RépondreEffacerJ'ai été contraint de m'absenter de la table de jeu pendant quelques minutes (ce que m'a fortement reproché le croupier à mon retour) pour me rendre à la salle d’eau afin de répondre à l'appel brûlant du souvenir de la prodigalité charnelle de dame Flatulie, car je me sentais sur le point d'exploser. J'en ai perdu le fil de mes pensées, et, pendant une bonne heure, ma mémoire s'est tarie. À tout le moins, il est rassurant de constater que certaines de mes expériences furent agréables, et cela laisse présager une accalmie dans la mer houleuse de mon passé.
Quand je parvins à me rappeler la suite des choses, j'éprouvai une amère déception et une certaine nausée.

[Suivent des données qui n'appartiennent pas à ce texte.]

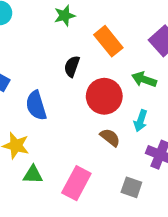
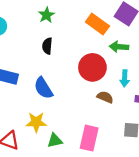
orange rectangle: (108, 41) -> (97, 24), moved
black semicircle: (72, 66) -> (47, 46), moved

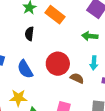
orange rectangle: (97, 24) -> (55, 15), moved
red circle: (92, 67) -> (58, 64), moved

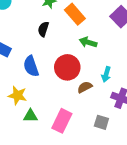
green arrow: (90, 36) -> (88, 42), moved
brown semicircle: (77, 78) -> (85, 87), turned -64

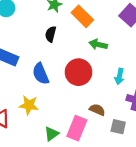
brown semicircle: (85, 87) -> (97, 110), moved, turned 56
green triangle: (30, 116) -> (51, 134), moved, turned -32

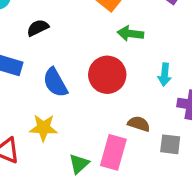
black semicircle: (51, 34) -> (38, 28), moved, turned 56

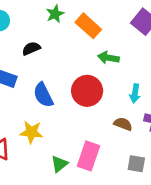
brown semicircle: (139, 124) -> (123, 124), moved
gray square: (170, 144) -> (136, 164), moved

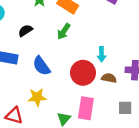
green arrow: (108, 58) -> (64, 31), moved, turned -56
red circle: (87, 91) -> (83, 73), moved
cyan arrow: (135, 93) -> (102, 54), moved

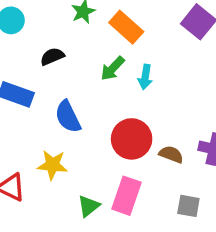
cyan arrow: (102, 54) -> (145, 77), moved

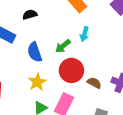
green arrow: (113, 68) -> (63, 46), moved
yellow star: (52, 165) -> (37, 82), moved, turned 30

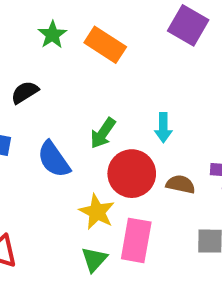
cyan arrow: (84, 34) -> (163, 128), moved
yellow star: (37, 82) -> (97, 212), moved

Aussitôt notre union consommée, étendue à mes côtés, encore haletante et nue, Flatulie m'avait exposé la méthode en laquelle résidait notre seul espoir de quitter Bobignon vivants, puis elle m'avait envoyé charger le chariot avant que mon cerveau ne réussisse à assimiler cette information. Cette association morbide revint hanter mes tribulations intimes pendant plusieurs années, et, ce souvenir éclairci, je compris alors ce vague écoeurement qui m’avait envahit lorsque j’avais profité des services libidineux offerts dans les thermes du casino.